__ASSIGNED TASK__
Exact reproduction of all the entries is required, without any of their pictures.
Segment Start: DATASET EXCERPTS
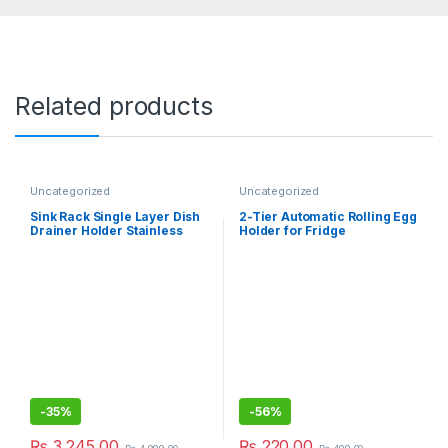
Related products
Uncategorized
Uncategorized
Sink Rack Single Layer Dish
2-Tier Automatic Rolling Egg
Drainer Holder Stainless
Holder for Fridge
Steel Kitchen Rack
-
35%
-
56%
₨
3,245.00
₨
220.00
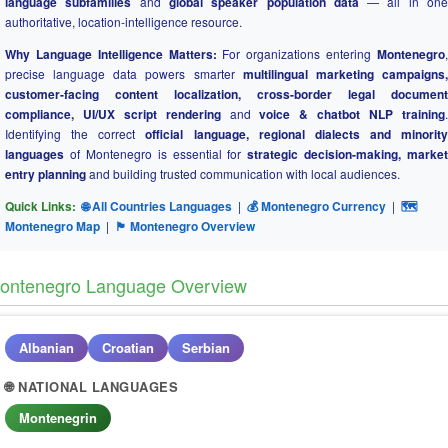
language subfamilies
and
global speaker population data
— all in on
authoritative, location-intelligence resource.
Why Language Intelligence Matters:
For organizations entering
Montenegro
precise language data powers smarter
multilingual marketing campaigns
customer-facing content localization, cross-border legal document
compliance, UI/UX script rendering
and
voice & chatbot NLP training
Identifying the correct
official language, regional dialects and minority
languages
of Montenegro is essential for
strategic decision-making, market
entry planning
and building trusted communication with local audiences.
Quick Links:
🌐 All Countries Languages
|
💰 Montenegro Currency
|
🗺
Montenegro Map
|
🏴 Montenegro Overview
ontenegro Language Overview
Albanian
Croatian
Serbian
🌐 NATIONAL LANGUAGES
Montenegrin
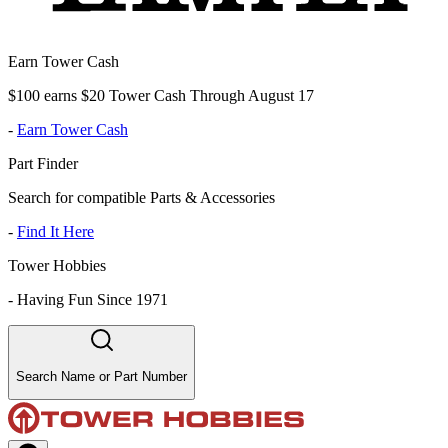
Earn Tower Cash
$100 earns $20 Tower Cash Through August 17
-
Earn Tower Cash
Part Finder
Search for compatible Parts & Accessories
-
Find It Here
Tower Hobbies
-
Having Fun Since 1971
Search Name or Part Number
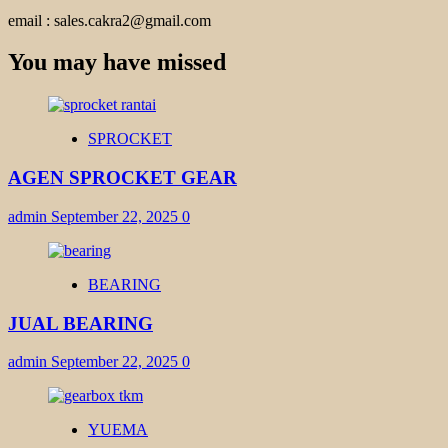
email : sales.cakra2@gmail.com
You may have missed
SPROCKET
AGEN SPROCKET GEAR
admin
September 22, 2025
0
BEARING
JUAL BEARING
admin
September 22, 2025
0
YUEMA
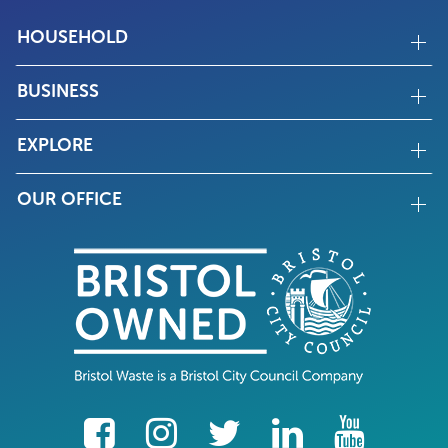
HOUSEHOLD
BUSINESS
EXPLORE
OUR OFFICE
facebook
Instagram
Twitter
LinkedIn
YouTube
Segment End: DATASET EXCERPTS
__ANSWER BELOW__
Related products
Uncategorized
Uncategorized
Sink Rack Single Layer Dish
2-Tier Automatic Rolling Egg
Drainer Holder Stainless
Holder for Fridge
Steel Kitchen Rack
-
35%
-
56%
₨
3,245.00
₨
220.00
language subfamilies
and
global speaker population data
— all in on
authoritative, location-intelligence resource.
Why Language Intelligence Matters:
For organizations entering
Montenegro
precise language data powers smarter
multilingual marketing campaigns
customer-facing content localization, cross-border legal document
compliance, UI/UX script rendering
and
voice & chatbot NLP training
Identifying the correct
official language, regional dialects and minority
languages
of Montenegro is essential for
strategic decision-making, market
entry planning
and building trusted communication with local audiences.
Quick Links:
🌐 All Countries Languages
|
💰 Montenegro Currency
|
🗺
Montenegro Map
|
🏴 Montenegro Overview
ontenegro Language Overview
Albanian
Croatian
Serbian
🌐 NATIONAL LANGUAGES
Montenegrin
Earn Tower Cash
$100 earns $20 Tower Cash Through August 17
-
Earn Tower Cash
Part Finder
Search for compatible Parts & Accessories
-
Find It Here
Tower Hobbies
-
Having Fun Since 1971
Search Name or Part Number
email : sales.cakra2@gmail.com
You may have missed
SPROCKET
AGEN SPROCKET GEAR
admin
September 22, 2025
0
BEARING
JUAL BEARING
admin
September 22, 2025
0
YUEMA
HOUSEHOLD
BUSINESS
EXPLORE
OUR OFFICE
facebook
Instagram
Twitter
LinkedIn
YouTube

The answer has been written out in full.